AIM OF THE EXERCISE
An exact copy of every entry is the required answer.

——

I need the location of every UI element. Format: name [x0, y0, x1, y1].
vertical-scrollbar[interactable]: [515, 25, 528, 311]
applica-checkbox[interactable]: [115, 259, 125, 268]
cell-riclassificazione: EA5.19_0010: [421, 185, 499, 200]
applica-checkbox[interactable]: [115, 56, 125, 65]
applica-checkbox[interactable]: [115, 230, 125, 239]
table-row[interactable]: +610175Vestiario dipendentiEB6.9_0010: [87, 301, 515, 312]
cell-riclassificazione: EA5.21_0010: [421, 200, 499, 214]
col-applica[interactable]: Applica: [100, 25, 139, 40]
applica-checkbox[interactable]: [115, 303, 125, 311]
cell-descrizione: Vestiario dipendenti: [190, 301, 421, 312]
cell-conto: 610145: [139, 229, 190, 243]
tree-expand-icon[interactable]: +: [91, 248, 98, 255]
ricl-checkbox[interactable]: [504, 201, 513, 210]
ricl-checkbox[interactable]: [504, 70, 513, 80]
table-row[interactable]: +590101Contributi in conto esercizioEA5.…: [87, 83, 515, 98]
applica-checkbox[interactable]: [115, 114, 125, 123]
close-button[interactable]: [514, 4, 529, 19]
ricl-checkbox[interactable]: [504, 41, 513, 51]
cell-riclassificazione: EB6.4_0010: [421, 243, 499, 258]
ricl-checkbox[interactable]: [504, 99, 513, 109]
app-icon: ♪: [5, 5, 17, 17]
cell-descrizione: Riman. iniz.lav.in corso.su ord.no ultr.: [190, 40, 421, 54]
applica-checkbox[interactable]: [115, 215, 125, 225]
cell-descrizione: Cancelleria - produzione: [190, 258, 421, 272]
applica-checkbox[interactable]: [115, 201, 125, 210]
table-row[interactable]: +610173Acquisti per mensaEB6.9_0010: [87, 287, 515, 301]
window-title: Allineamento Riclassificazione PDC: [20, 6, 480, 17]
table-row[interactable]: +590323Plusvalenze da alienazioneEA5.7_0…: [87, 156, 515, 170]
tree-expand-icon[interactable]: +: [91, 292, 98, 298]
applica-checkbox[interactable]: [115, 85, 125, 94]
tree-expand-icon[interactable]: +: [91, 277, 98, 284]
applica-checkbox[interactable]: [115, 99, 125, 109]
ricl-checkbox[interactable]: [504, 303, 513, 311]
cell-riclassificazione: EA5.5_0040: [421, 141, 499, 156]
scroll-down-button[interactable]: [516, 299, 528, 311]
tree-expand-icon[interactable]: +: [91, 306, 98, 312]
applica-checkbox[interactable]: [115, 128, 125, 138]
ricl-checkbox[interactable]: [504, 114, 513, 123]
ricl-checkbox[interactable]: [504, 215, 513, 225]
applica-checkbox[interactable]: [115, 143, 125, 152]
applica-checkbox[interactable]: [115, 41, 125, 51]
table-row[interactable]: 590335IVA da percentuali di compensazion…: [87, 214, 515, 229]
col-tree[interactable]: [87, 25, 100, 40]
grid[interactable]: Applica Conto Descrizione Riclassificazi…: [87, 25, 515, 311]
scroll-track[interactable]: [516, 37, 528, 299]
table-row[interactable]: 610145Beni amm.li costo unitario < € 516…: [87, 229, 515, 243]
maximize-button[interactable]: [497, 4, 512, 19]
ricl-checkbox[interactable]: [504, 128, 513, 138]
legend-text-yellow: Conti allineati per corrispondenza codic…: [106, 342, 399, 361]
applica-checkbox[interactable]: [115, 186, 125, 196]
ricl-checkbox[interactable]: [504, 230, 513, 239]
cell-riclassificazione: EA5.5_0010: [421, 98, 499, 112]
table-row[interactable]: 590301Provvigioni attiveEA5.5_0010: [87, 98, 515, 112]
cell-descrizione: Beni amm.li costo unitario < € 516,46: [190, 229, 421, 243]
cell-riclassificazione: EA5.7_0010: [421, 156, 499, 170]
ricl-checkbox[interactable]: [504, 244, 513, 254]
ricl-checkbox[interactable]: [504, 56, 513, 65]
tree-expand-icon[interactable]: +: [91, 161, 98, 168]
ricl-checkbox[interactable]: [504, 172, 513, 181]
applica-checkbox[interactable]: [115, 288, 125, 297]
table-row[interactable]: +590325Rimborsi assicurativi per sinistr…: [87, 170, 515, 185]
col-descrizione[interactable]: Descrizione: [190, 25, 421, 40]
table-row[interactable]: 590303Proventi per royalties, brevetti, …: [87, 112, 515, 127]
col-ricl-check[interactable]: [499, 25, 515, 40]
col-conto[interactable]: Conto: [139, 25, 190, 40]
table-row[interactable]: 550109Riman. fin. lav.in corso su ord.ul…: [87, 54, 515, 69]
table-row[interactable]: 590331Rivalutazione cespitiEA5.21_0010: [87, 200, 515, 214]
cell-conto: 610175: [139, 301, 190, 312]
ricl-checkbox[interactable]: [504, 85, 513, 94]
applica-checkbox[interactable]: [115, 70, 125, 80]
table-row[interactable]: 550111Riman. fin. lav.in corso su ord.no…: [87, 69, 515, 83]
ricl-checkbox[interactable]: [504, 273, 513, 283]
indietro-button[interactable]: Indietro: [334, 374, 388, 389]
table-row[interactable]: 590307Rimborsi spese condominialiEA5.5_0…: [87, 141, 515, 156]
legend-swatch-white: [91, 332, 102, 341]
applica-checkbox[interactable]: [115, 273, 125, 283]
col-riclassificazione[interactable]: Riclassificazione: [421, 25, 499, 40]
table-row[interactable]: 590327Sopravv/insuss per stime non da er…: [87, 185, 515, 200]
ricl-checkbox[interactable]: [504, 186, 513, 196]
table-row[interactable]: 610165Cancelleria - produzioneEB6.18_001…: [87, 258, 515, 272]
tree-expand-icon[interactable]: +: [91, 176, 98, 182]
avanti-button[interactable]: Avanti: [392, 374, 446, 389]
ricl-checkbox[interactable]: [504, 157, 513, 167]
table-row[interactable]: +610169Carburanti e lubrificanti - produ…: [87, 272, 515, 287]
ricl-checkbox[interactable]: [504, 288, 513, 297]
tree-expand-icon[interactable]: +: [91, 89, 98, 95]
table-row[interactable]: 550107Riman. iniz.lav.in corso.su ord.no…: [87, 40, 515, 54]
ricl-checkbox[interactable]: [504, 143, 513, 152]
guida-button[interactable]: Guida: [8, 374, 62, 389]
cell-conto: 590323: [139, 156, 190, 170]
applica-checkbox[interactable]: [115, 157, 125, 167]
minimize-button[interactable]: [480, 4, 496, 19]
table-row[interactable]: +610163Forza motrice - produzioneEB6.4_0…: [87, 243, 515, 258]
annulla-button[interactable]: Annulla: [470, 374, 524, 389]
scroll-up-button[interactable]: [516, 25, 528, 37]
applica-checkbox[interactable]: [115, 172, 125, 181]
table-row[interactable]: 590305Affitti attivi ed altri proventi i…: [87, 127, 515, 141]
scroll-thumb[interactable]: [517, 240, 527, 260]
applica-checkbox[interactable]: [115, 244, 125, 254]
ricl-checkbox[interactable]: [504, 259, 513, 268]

——

RESULT FOR THIS EXERCISE
I need the location of every UI element. Format: name [x0, y0, x1, y1].
vertical-scrollbar[interactable]: [515, 25, 528, 311]
applica-checkbox[interactable]: [115, 259, 125, 268]
cell-riclassificazione: EA5.19_0010: [421, 185, 499, 200]
applica-checkbox[interactable]: [115, 56, 125, 65]
applica-checkbox[interactable]: [115, 230, 125, 239]
table-row[interactable]: +610175Vestiario dipendentiEB6.9_0010: [87, 301, 515, 312]
cell-riclassificazione: EA5.21_0010: [421, 200, 499, 214]
col-applica[interactable]: Applica: [100, 25, 139, 40]
applica-checkbox[interactable]: [115, 303, 125, 311]
cell-descrizione: Vestiario dipendenti: [190, 301, 421, 312]
cell-conto: 610145: [139, 229, 190, 243]
tree-expand-icon[interactable]: +: [91, 248, 98, 255]
ricl-checkbox[interactable]: [504, 201, 513, 210]
ricl-checkbox[interactable]: [504, 70, 513, 80]
table-row[interactable]: +590101Contributi in conto esercizioEA5.…: [87, 83, 515, 98]
applica-checkbox[interactable]: [115, 114, 125, 123]
close-button[interactable]: [514, 4, 529, 19]
ricl-checkbox[interactable]: [504, 41, 513, 51]
cell-riclassificazione: EB6.4_0010: [421, 243, 499, 258]
ricl-checkbox[interactable]: [504, 99, 513, 109]
app-icon: ♪: [5, 5, 17, 17]
cell-descrizione: Riman. iniz.lav.in corso.su ord.no ultr.: [190, 40, 421, 54]
applica-checkbox[interactable]: [115, 215, 125, 225]
cell-descrizione: Cancelleria - produzione: [190, 258, 421, 272]
applica-checkbox[interactable]: [115, 201, 125, 210]
table-row[interactable]: +610173Acquisti per mensaEB6.9_0010: [87, 287, 515, 301]
window-title: Allineamento Riclassificazione PDC: [20, 6, 480, 17]
table-row[interactable]: +590323Plusvalenze da alienazioneEA5.7_0…: [87, 156, 515, 170]
tree-expand-icon[interactable]: +: [91, 292, 98, 298]
applica-checkbox[interactable]: [115, 85, 125, 94]
tree-expand-icon[interactable]: +: [91, 277, 98, 284]
applica-checkbox[interactable]: [115, 99, 125, 109]
ricl-checkbox[interactable]: [504, 303, 513, 311]
cell-riclassificazione: EA5.5_0040: [421, 141, 499, 156]
scroll-down-button[interactable]: [516, 299, 528, 311]
tree-expand-icon[interactable]: +: [91, 306, 98, 312]
applica-checkbox[interactable]: [115, 128, 125, 138]
ricl-checkbox[interactable]: [504, 114, 513, 123]
ricl-checkbox[interactable]: [504, 215, 513, 225]
applica-checkbox[interactable]: [115, 143, 125, 152]
applica-checkbox[interactable]: [115, 41, 125, 51]
table-row[interactable]: 590335IVA da percentuali di compensazion…: [87, 214, 515, 229]
col-tree[interactable]: [87, 25, 100, 40]
grid[interactable]: Applica Conto Descrizione Riclassificazi…: [87, 25, 515, 311]
scroll-track[interactable]: [516, 37, 528, 299]
table-row[interactable]: 610145Beni amm.li costo unitario < € 516…: [87, 229, 515, 243]
maximize-button[interactable]: [497, 4, 512, 19]
ricl-checkbox[interactable]: [504, 128, 513, 138]
legend-text-yellow: Conti allineati per corrispondenza codic…: [106, 342, 399, 361]
applica-checkbox[interactable]: [115, 186, 125, 196]
ricl-checkbox[interactable]: [504, 230, 513, 239]
cell-riclassificazione: EA5.5_0010: [421, 98, 499, 112]
table-row[interactable]: 590301Provvigioni attiveEA5.5_0010: [87, 98, 515, 112]
cell-descrizione: Beni amm.li costo unitario < € 516,46: [190, 229, 421, 243]
cell-riclassificazione: EA5.7_0010: [421, 156, 499, 170]
ricl-checkbox[interactable]: [504, 244, 513, 254]
ricl-checkbox[interactable]: [504, 56, 513, 65]
tree-expand-icon[interactable]: +: [91, 161, 98, 168]
ricl-checkbox[interactable]: [504, 172, 513, 181]
applica-checkbox[interactable]: [115, 288, 125, 297]
table-row[interactable]: +590325Rimborsi assicurativi per sinistr…: [87, 170, 515, 185]
col-descrizione[interactable]: Descrizione: [190, 25, 421, 40]
table-row[interactable]: 590303Proventi per royalties, brevetti, …: [87, 112, 515, 127]
col-ricl-check[interactable]: [499, 25, 515, 40]
col-conto[interactable]: Conto: [139, 25, 190, 40]
table-row[interactable]: 550109Riman. fin. lav.in corso su ord.ul…: [87, 54, 515, 69]
table-row[interactable]: 590331Rivalutazione cespitiEA5.21_0010: [87, 200, 515, 214]
cell-conto: 610175: [139, 301, 190, 312]
ricl-checkbox[interactable]: [504, 85, 513, 94]
applica-checkbox[interactable]: [115, 70, 125, 80]
table-row[interactable]: 550111Riman. fin. lav.in corso su ord.no…: [87, 69, 515, 83]
ricl-checkbox[interactable]: [504, 273, 513, 283]
indietro-button[interactable]: Indietro: [334, 374, 388, 389]
table-row[interactable]: 590307Rimborsi spese condominialiEA5.5_0…: [87, 141, 515, 156]
legend-swatch-white: [91, 332, 102, 341]
applica-checkbox[interactable]: [115, 273, 125, 283]
col-riclassificazione[interactable]: Riclassificazione: [421, 25, 499, 40]
table-row[interactable]: 590327Sopravv/insuss per stime non da er…: [87, 185, 515, 200]
ricl-checkbox[interactable]: [504, 186, 513, 196]
table-row[interactable]: 610165Cancelleria - produzioneEB6.18_001…: [87, 258, 515, 272]
tree-expand-icon[interactable]: +: [91, 176, 98, 182]
avanti-button[interactable]: Avanti: [392, 374, 446, 389]
ricl-checkbox[interactable]: [504, 157, 513, 167]
table-row[interactable]: +610169Carburanti e lubrificanti - produ…: [87, 272, 515, 287]
ricl-checkbox[interactable]: [504, 288, 513, 297]
tree-expand-icon[interactable]: +: [91, 89, 98, 95]
table-row[interactable]: 550107Riman. iniz.lav.in corso.su ord.no…: [87, 40, 515, 54]
ricl-checkbox[interactable]: [504, 143, 513, 152]
guida-button[interactable]: Guida: [8, 374, 62, 389]
cell-conto: 590323: [139, 156, 190, 170]
applica-checkbox[interactable]: [115, 157, 125, 167]
minimize-button[interactable]: [480, 4, 496, 19]
table-row[interactable]: +610163Forza motrice - produzioneEB6.4_0…: [87, 243, 515, 258]
annulla-button[interactable]: Annulla: [470, 374, 524, 389]
scroll-up-button[interactable]: [516, 25, 528, 37]
applica-checkbox[interactable]: [115, 172, 125, 181]
table-row[interactable]: 590305Affitti attivi ed altri proventi i…: [87, 127, 515, 141]
scroll-thumb[interactable]: [517, 240, 527, 260]
applica-checkbox[interactable]: [115, 244, 125, 254]
ricl-checkbox[interactable]: [504, 259, 513, 268]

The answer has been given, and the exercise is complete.